### RECORDS SHOWN
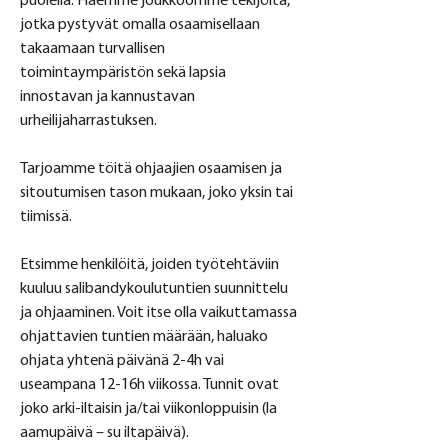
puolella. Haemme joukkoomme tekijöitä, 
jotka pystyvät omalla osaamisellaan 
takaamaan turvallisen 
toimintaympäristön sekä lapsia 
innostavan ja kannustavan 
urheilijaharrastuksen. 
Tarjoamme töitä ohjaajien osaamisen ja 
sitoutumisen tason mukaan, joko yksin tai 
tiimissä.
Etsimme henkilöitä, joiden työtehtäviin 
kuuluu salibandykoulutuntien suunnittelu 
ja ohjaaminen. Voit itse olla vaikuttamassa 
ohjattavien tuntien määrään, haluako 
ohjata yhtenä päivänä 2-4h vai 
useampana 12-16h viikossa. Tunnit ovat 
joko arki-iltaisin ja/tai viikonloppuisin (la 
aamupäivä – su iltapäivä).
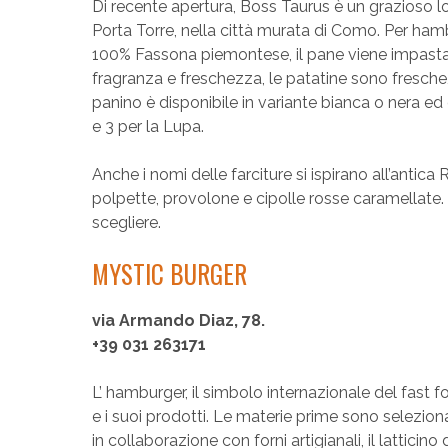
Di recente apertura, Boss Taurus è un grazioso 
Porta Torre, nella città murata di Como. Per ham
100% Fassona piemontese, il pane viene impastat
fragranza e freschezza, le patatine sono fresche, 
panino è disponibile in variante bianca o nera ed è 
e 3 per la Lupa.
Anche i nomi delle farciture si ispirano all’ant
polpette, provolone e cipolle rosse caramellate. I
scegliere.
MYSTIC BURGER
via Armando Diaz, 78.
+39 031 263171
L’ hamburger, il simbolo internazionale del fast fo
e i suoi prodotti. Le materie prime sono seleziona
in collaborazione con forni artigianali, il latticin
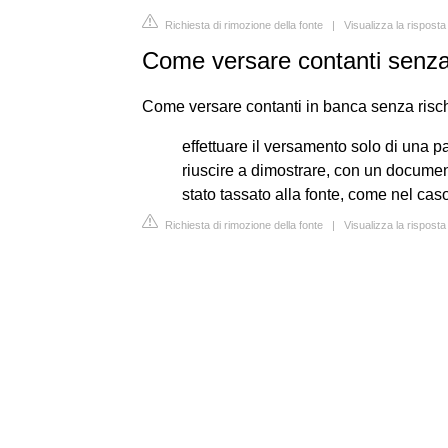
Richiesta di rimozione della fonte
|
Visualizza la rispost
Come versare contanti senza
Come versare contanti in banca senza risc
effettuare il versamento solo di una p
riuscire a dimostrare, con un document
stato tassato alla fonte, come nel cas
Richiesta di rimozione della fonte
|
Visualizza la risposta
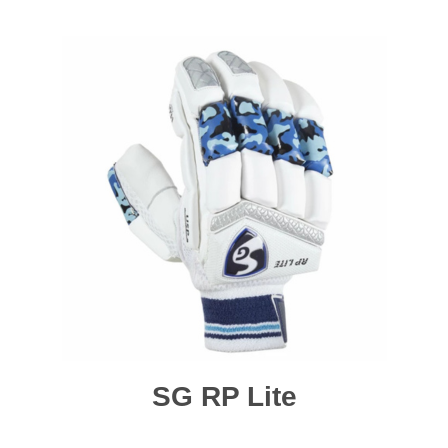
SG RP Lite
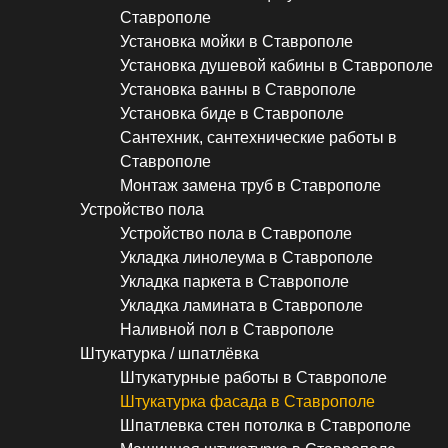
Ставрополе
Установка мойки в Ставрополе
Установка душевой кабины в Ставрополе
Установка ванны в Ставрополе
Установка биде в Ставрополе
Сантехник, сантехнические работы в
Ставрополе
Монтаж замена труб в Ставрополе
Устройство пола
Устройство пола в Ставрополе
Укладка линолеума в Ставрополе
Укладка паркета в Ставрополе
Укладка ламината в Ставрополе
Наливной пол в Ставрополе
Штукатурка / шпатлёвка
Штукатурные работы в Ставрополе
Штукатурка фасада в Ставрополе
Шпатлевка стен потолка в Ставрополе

### EXERCISE DIRECTIONS
Retype the records verbatim, but not their images.

### EXPECTED OUTPUT
puolella. Haemme joukkoomme tekijöitä, 
jotka pystyvät omalla osaamisellaan 
takaamaan turvallisen 
toimintaympäristön sekä lapsia 
innostavan ja kannustavan 
urheilijaharrastuksen. 
Tarjoamme töitä ohjaajien osaamisen ja 
sitoutumisen tason mukaan, joko yksin tai 
tiimissä.
Etsimme henkilöitä, joiden työtehtäviin 
kuuluu salibandykoulutuntien suunnittelu 
ja ohjaaminen. Voit itse olla vaikuttamassa 
ohjattavien tuntien määrään, haluako 
ohjata yhtenä päivänä 2-4h vai 
useampana 12-16h viikossa. Tunnit ovat 
joko arki-iltaisin ja/tai viikonloppuisin (la 
aamupäivä – su iltapäivä).
Di recente apertura, Boss Taurus è un grazioso 
Porta Torre, nella città murata di Como. Per ham
100% Fassona piemontese, il pane viene impastat
fragranza e freschezza, le patatine sono fresche, 
panino è disponibile in variante bianca o nera ed è 
e 3 per la Lupa.
Anche i nomi delle farciture si ispirano all’ant
polpette, provolone e cipolle rosse caramellate. I
scegliere.
MYSTIC BURGER
via Armando Diaz, 78.
+39 031 263171
L’ hamburger, il simbolo internazionale del fast fo
e i suoi prodotti. Le materie prime sono seleziona
in collaborazione con forni artigianali, il latticin
Richiesta di rimozione della fonte
|
Visualizza la rispost
Come versare contanti senza
Come versare contanti in banca senza risc
effettuare il versamento solo di una p
riuscire a dimostrare, con un document
stato tassato alla fonte, come nel cas
Richiesta di rimozione della fonte
|
Visualizza la risposta
SG RP Lite
Ставрополе
Установка мойки в Ставрополе
Установка душевой кабины в Ставрополе
Установка ванны в Ставрополе
Установка биде в Ставрополе
Сантехник, сантехнические работы в
Ставрополе
Монтаж замена труб в Ставрополе
Устройство пола
Устройство пола в Ставрополе
Укладка линолеума в Ставрополе
Укладка паркета в Ставрополе
Укладка ламината в Ставрополе
Наливной пол в Ставрополе
Штукатурка / шпатлёвка
Штукатурные работы в Ставрополе
Штукатурка фасада в Ставрополе
Шпатлевка стен потолка в Ставрополе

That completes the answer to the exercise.